Revista de la Academia de Gestión Estratégica

1939-6104

Abstracto

A Fuzzy Approach Analysis of Halloumi Cheese in N.Cyprus

Ihsan Erol Ozçil, Ismet Esenyel, Ahmet İlhan

Sensory evaluation of food has become an important factor in new product development and marketing, as it brings a detailed view of both consumer behavior and quality control. The Applications of Multi-Criteria Decision Making (MCDM) techniques allow multiple attributes to be compared between many alternatives and the best alternatives to be selected. The aim of this study is to determine the sensory differences between traditional and industrial Halloumi cheeses and select the ones that contain unique and characteristic features in respect of authenticity.
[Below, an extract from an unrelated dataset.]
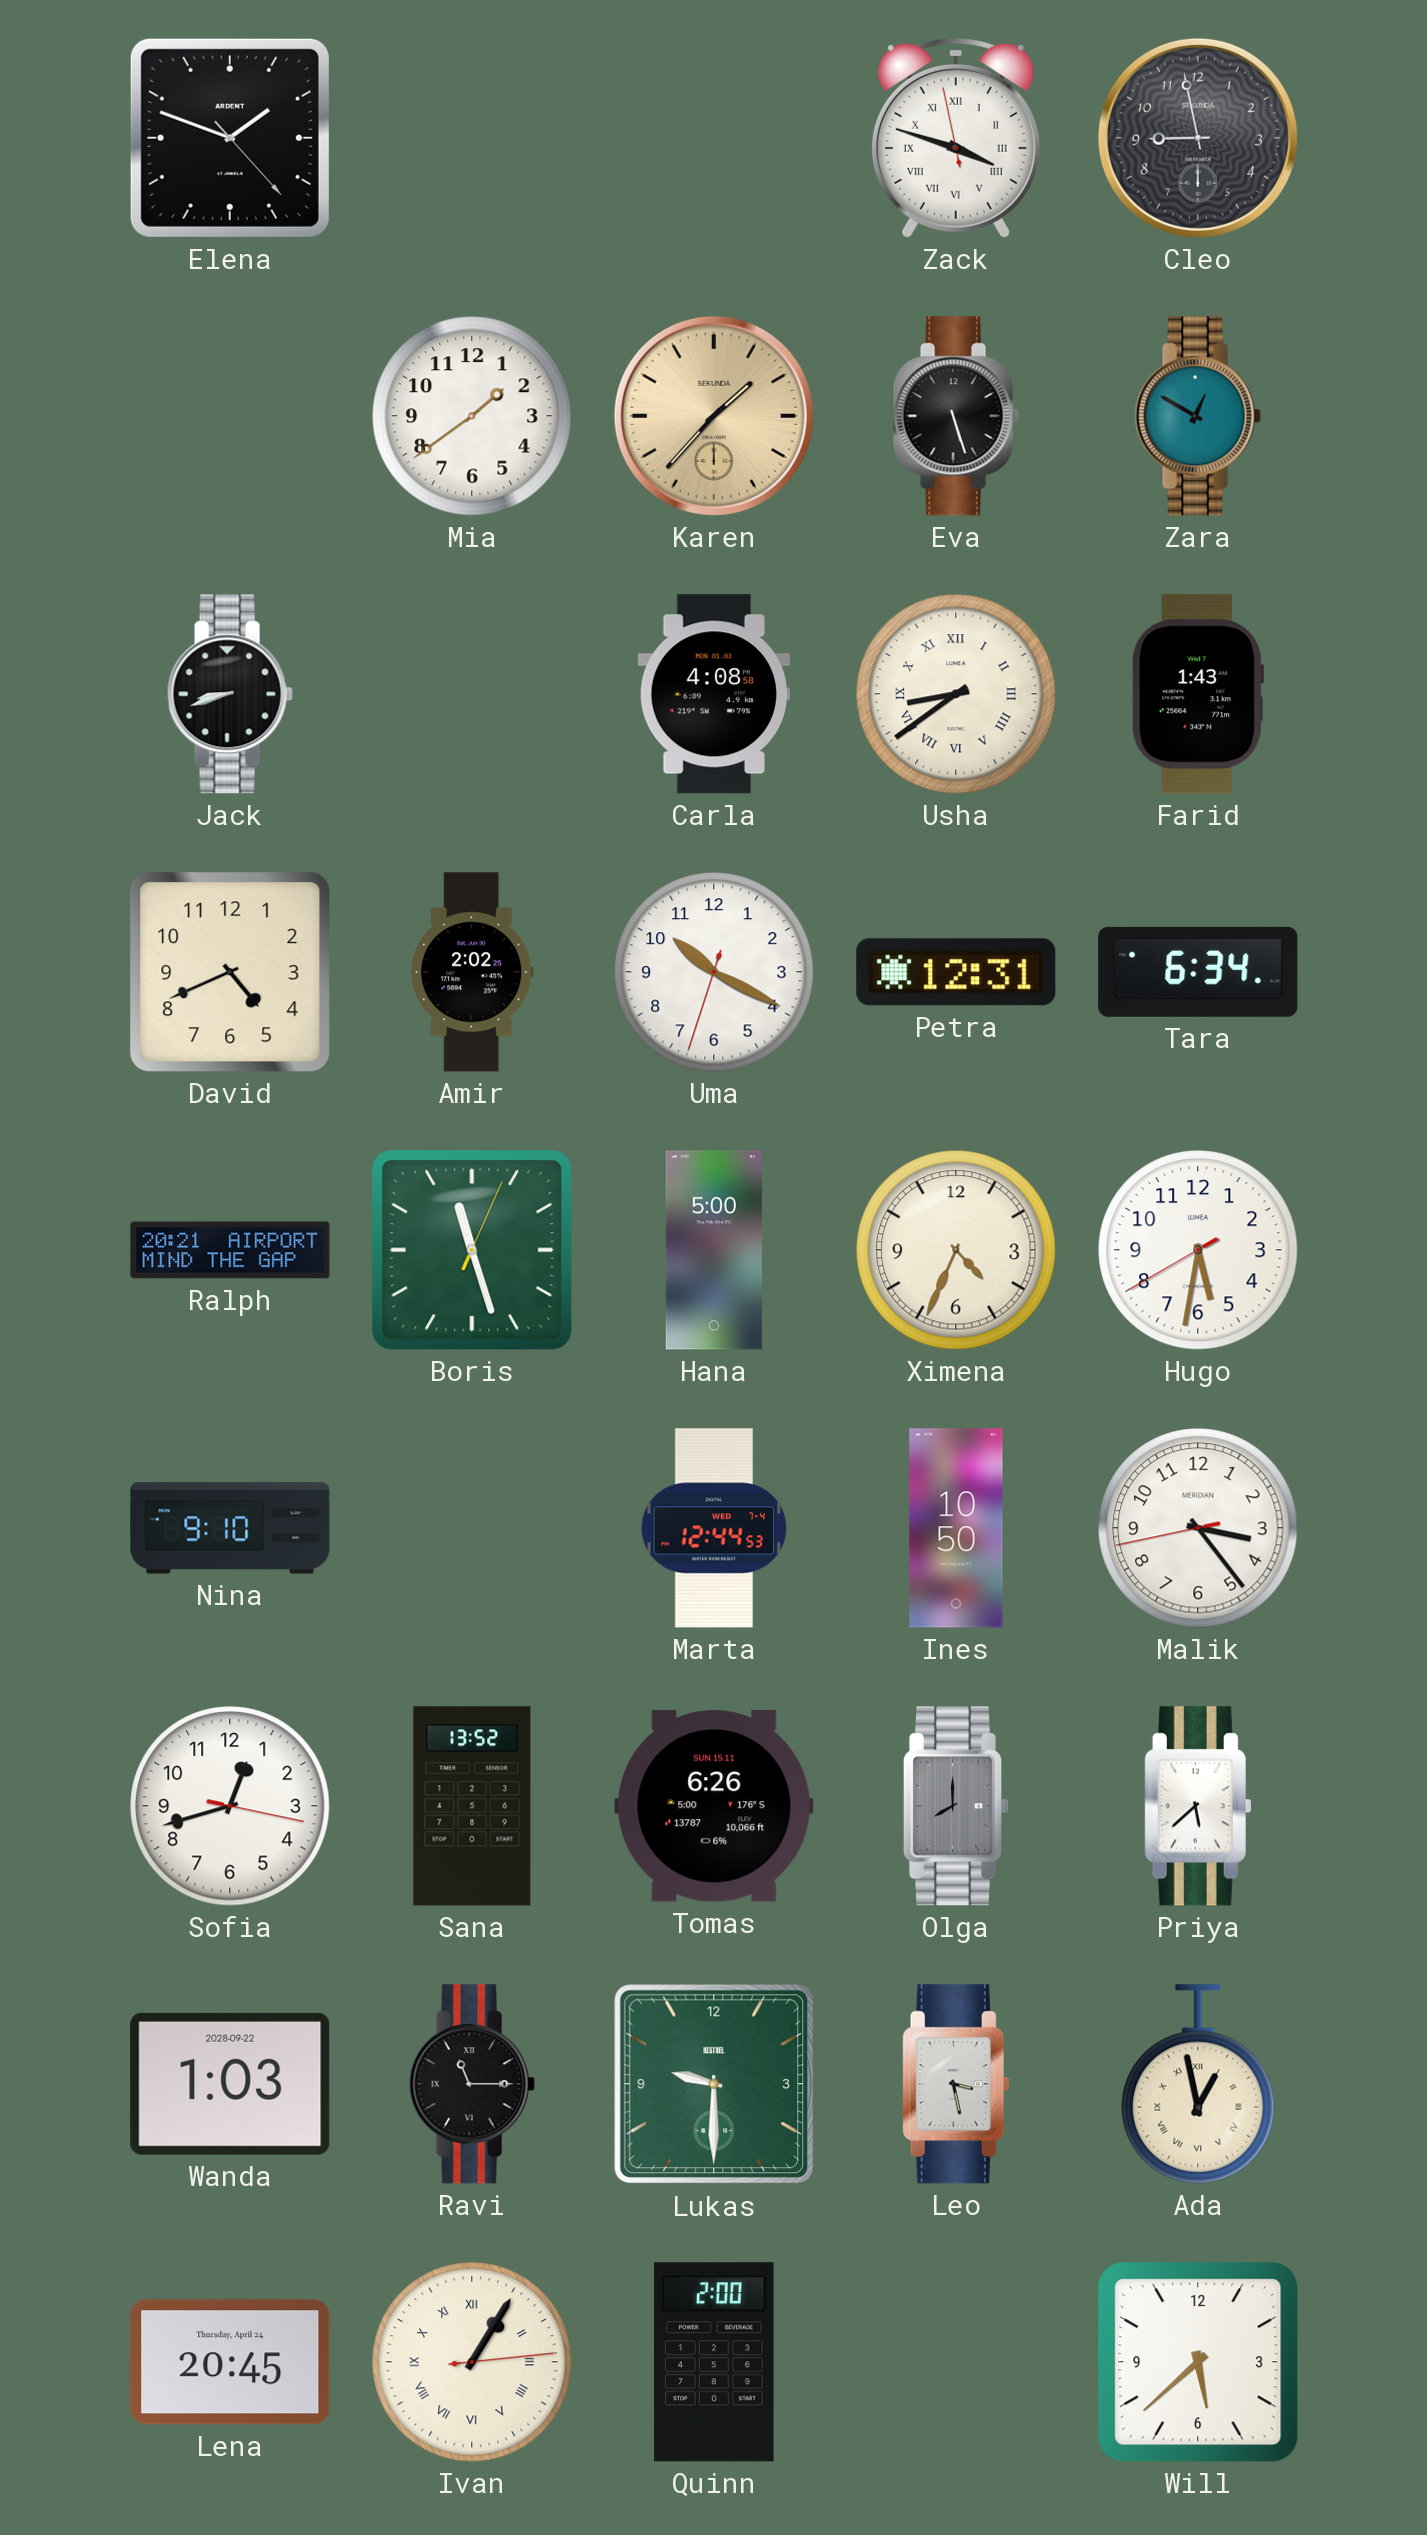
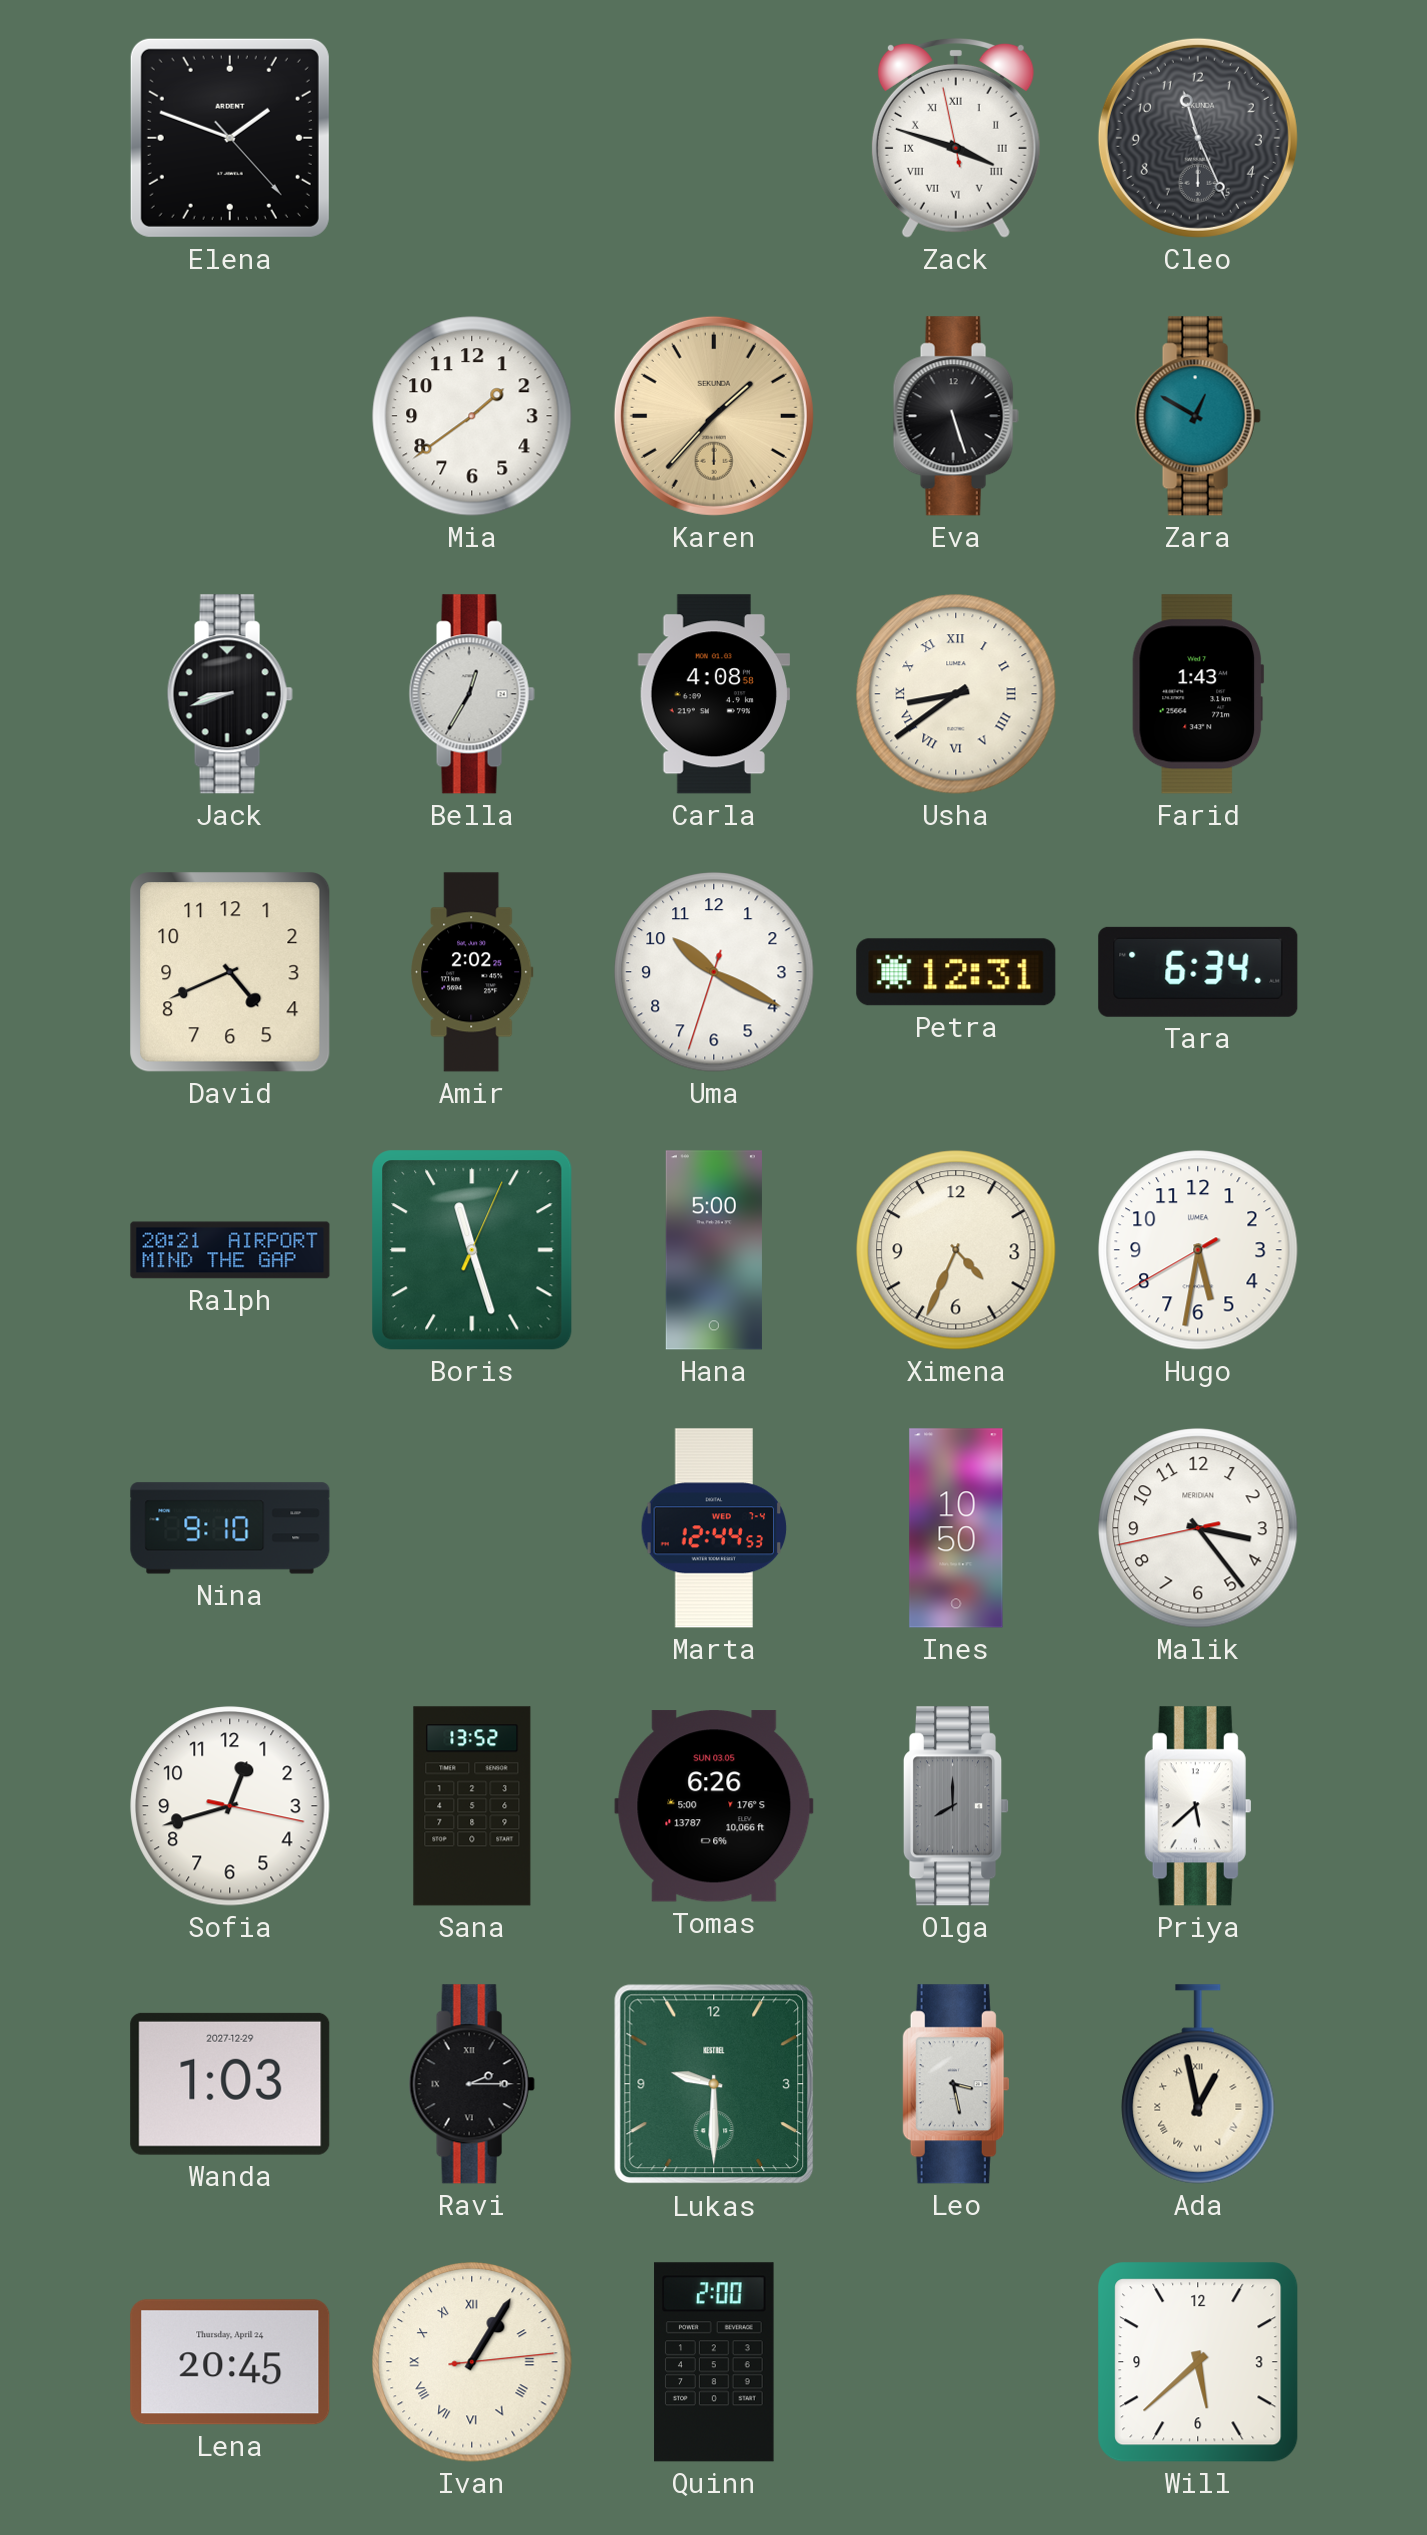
Cleo: 8:58 -> 11:26
Bella: none -> 12:35
Tomas date: SUN 15.11 -> SUN 03.05
Wanda date: 2028-09-22 -> 2027-12-29
Ravi: 11:15 -> 2:15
In this study, the similarity-based fuzzy TOPSIS method is used to determine the contribution of sensory attributes, and to order Halloumi samples based on respondents' decisions. A total of 11 industrial and homemade Halloumi cheese samples from North Cyprus in Lefkoşa, Girne, Karpaz, Güzelyurt, Lefke, and Gazimağusa regions is collected from markets and villages and transported to the laboratory without breaking the cold chain. A total of 8 panelists joined in the sensory analysis. Looking at the ranking results, it is seen that industrial Halloumi cheeses are more prominent as a result of the sensory evaluation by decision-makers, while homemade Halloumi cheeses are less appreciated. Research should be expanded to develop sample data in the future to strengthen the results of the research and find factors affecting attitudes regarding product quality, satisfaction, and food safety.